Disclaimer: NIST-developed software is provided by NIST as a public service. You may use, copy and distribute copies of the software in any medium, provided that you keep intact this entire notice. You may improve, modify and create derivative works of the software or any portion of the software, and you may copy and distribute such modifications or works. Modified works should carry a notice stating that you changed the software and should note the date and nature of any such change. Please explicitly acknowledge the National Institute of Standards and Technology as the source of the software.

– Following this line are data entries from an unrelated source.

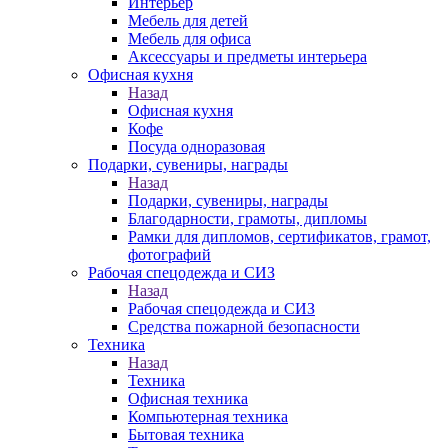
Интерьер
Мебель для детей
Мебель для офиса
Аксессуары и предметы интерьера
Офисная кухня
Назад
Офисная кухня
Кофе
Посуда одноразовая
Подарки, сувениры, награды
Назад
Подарки, сувениры, награды
Благодарности, грамоты, дипломы
Рамки для дипломов, сертификатов, грамот,
фотографий
Рабочая спецодежда и СИЗ
Назад
Рабочая спецодежда и СИЗ
Средства пожарной безопасности
Техника
Назад
Техника
Офисная техника
Компьютерная техника
Бытовая техника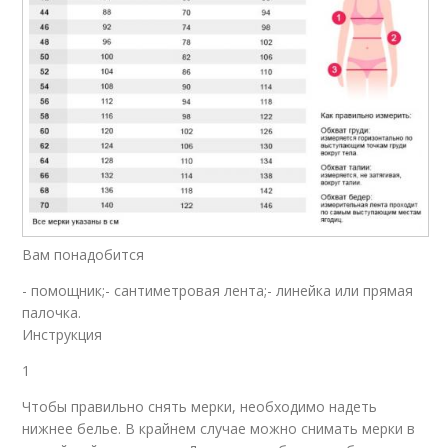
Вам понадобится
- помощник;- сантиметровая лента;- линейка или прямая
палочка.
Инструкция
1
Чтобы правильно снять мерки, необходимо надеть
нижнее белье. В крайнем случае можно снимать мерки в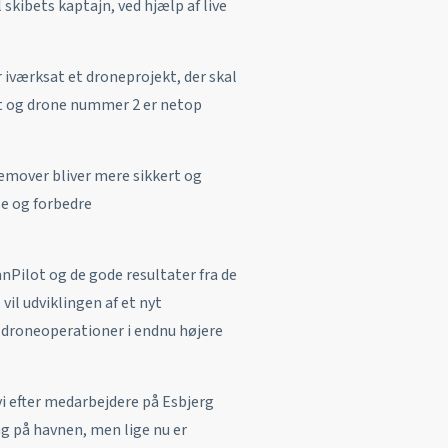
 skibets kaptajn, ved hjælp af live
iværksat et droneprojekt, der skal
dt og drone nummer 2 er netop
emover bliver mere sikkert og
se og forbedre
Pilot og de gode resultater fra de
 vil udviklingen af et nyt
 droneoperationer i endnu højere
vi efter medarbejdere på Esbjerg
ag på havnen, men lige nu er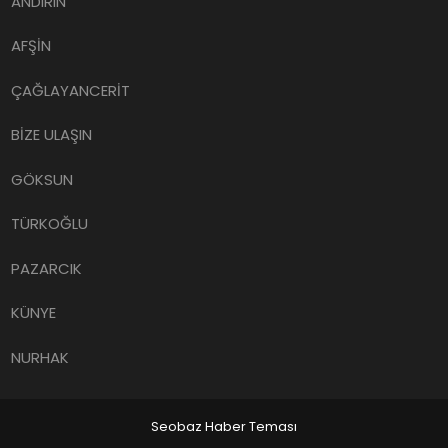
ANDIRIN
AFŞİN
ÇAĞLAYANCERİT
BİZE ULAŞIN
GÖKSUN
TÜRKOĞLU
PAZARCIK
KÜNYE
NURHAK
Seobaz Haber Teması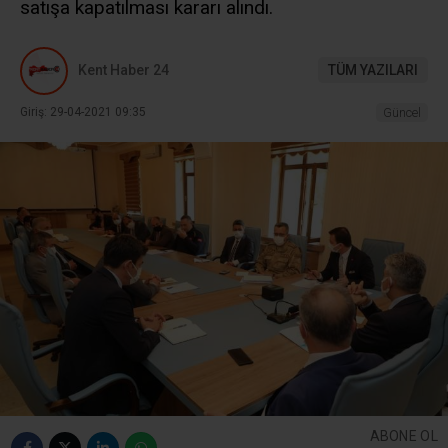
satışa kapatılması kararı alındı.
Kent Haber 24
TÜM YAZILARI
Giriş: 29-04-2021 09:35
Güncel
ABONE OL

NIST-developed software is expressly provided “AS IS.” NIST MAKES NO WARRANTY OF ANY KIND, EXPRESS, IMPLIED, IN FACT OR ARISING BY OPERATION OF LAW, INCLUDING, WITHOUT LIMITATION, THE IMPLIED WARRANTY OF MERCHANTABILITY, FITNESS FOR A PARTICULAR PURPOSE, NON-INFRINGEMENT AND DATA ACCURACY. NIST NEITHER REPRESENTS NOR WARRANTS THAT THE OPERATION OF THE SOFTWARE WILL BE UNINTERRUPTED OR ERROR-FREE, OR THAT ANY DEFECTS WILL BE CORRECTED. NIST DOES NOT WARRANT OR MAKE ANY REPRESENTATIONS REGARDING THE USE OF THE SOFTWARE OR THE RESULTS THEREOF, INCLUDING BUT NOT LIMITED TO THE CORRECTNESS, ACCURACY, RELIABILITY, OR USEFULNESS OF THE SOFTWARE.

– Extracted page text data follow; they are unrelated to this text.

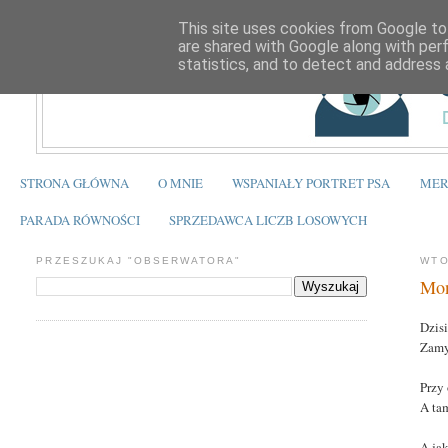
This site uses cookies from Google to 
are shared with Google along with per
statistics, and to detect and address 
STRONA GŁÓWNA
O MNIE
WSPANIAŁY PORTRET PSA
MER
PARADA RÓWNOŚCI
SPRZEDAWCA LICZB LOSOWYCH
PRZESZUKAJ "OBSERWATORA"
WTO
Mon
Dzis
Zamy
Przy
A tam
A ja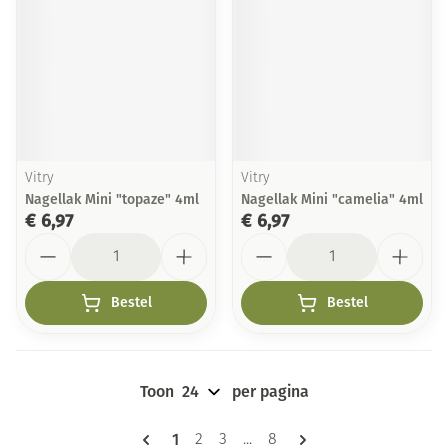
Vitry
Vitry
Nagellak Mini "topaze" 4ml
Nagellak Mini "camelia" 4ml
€ 6,97
€ 6,97
Aantal
Aantal
Bestel
Bestel
Toon
per pagina
Pagina's
U lees momenteel pagina
1
Pagina
Pagina
Pagina
2
3
...
8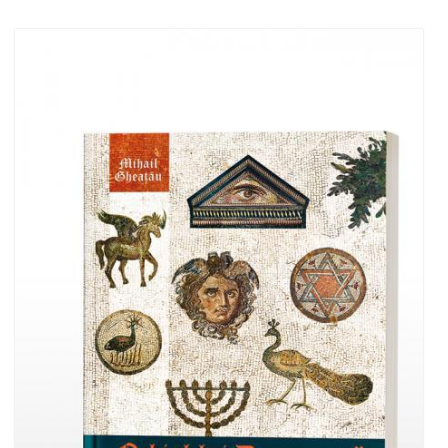
Adaugă în coș
Wishlist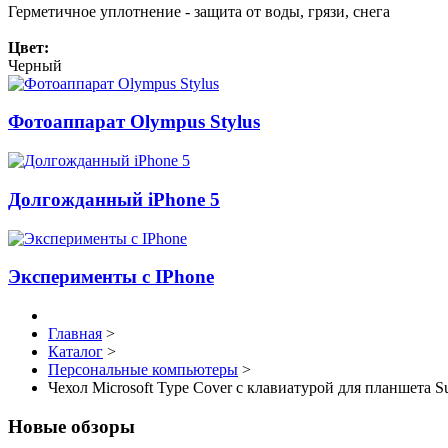
Герметичное уплотнение - защита от воды, грязи, снега
Цвет:
Черный
Фотоаппарат Olympus Stylus
Долгожданный iPhone 5
Эксперименты с IPhone
Главная
>
Каталог
>
Персональные компьютеры
>
Чехол Microsoft Type Cover c клавиатурой для планшета Sur
Новые обзоры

You are solely responsible for determining the appropriateness of using and distributing the software and you assume all risks associated with its use, including but not limited to the risks and costs of program errors, compliance with applicable laws, damage to or loss of data, programs or equipment, and the unavailability or interruption of operation. This software is not intended to be used in any situation where a failure could cause risk of injury or damage to property. The software developed by NIST employees is not subject to copyright protection within the United States.

Author: Timothy Blattner

Installation

Getting Started

Approach

The intent of the Hybrid Task Graph Scheduler (HTGS) API is to transform an algorithm into a pipelined workflow system, which aims at fully utilizing a high performance compute system (multi-core CPUs, multiple accelerators, and high-speed I/O). HTGS defines an abstract execution model, framework, and API.

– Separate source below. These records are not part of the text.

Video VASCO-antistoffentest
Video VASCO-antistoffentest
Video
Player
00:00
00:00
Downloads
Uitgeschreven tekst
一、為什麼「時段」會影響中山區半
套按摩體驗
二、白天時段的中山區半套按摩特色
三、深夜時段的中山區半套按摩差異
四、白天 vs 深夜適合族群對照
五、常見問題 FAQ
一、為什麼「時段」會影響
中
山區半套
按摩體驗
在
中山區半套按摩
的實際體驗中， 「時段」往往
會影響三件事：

The HTGS model combines two paradigms, dataflow and task scheduling. Dataflow semantics represents an algorithm at a high-level of abstraction as a dataflow graph, similar to signal processing dataflow graphs. Task scheduling provides the threading model. A variant of task scheduling is used in which a task is assigned a pool of threads, which processes data using a shared queue. In this way data is sent to each task, which processes each item independently using the thread pool. This method of parallelism and orchestration requires a deep understanding of an algorithm and how to decompose the problem domain, which is required when parallelizing any algorithm.

The HTGS framework defines the components for building HTGS task graphs: tasks, bookkeepers, memory managers, and execution pipelines. These components are defined in such a way to provide a separation of concerns between computation, state maintenance, memory, and scalability. Through this representation an algorithm can be approached at a high level of abstraction.

The HTGS API is used to implement an algorithm that is represented within the HTGS framework. The API is designed in such a way that the graph representation from the model and framework is explicit. This allows for mapping the analysis phase of using HTGS with the implementation (and back). The primary use of this representation is to allow rapid prototyping and experimentation for performance.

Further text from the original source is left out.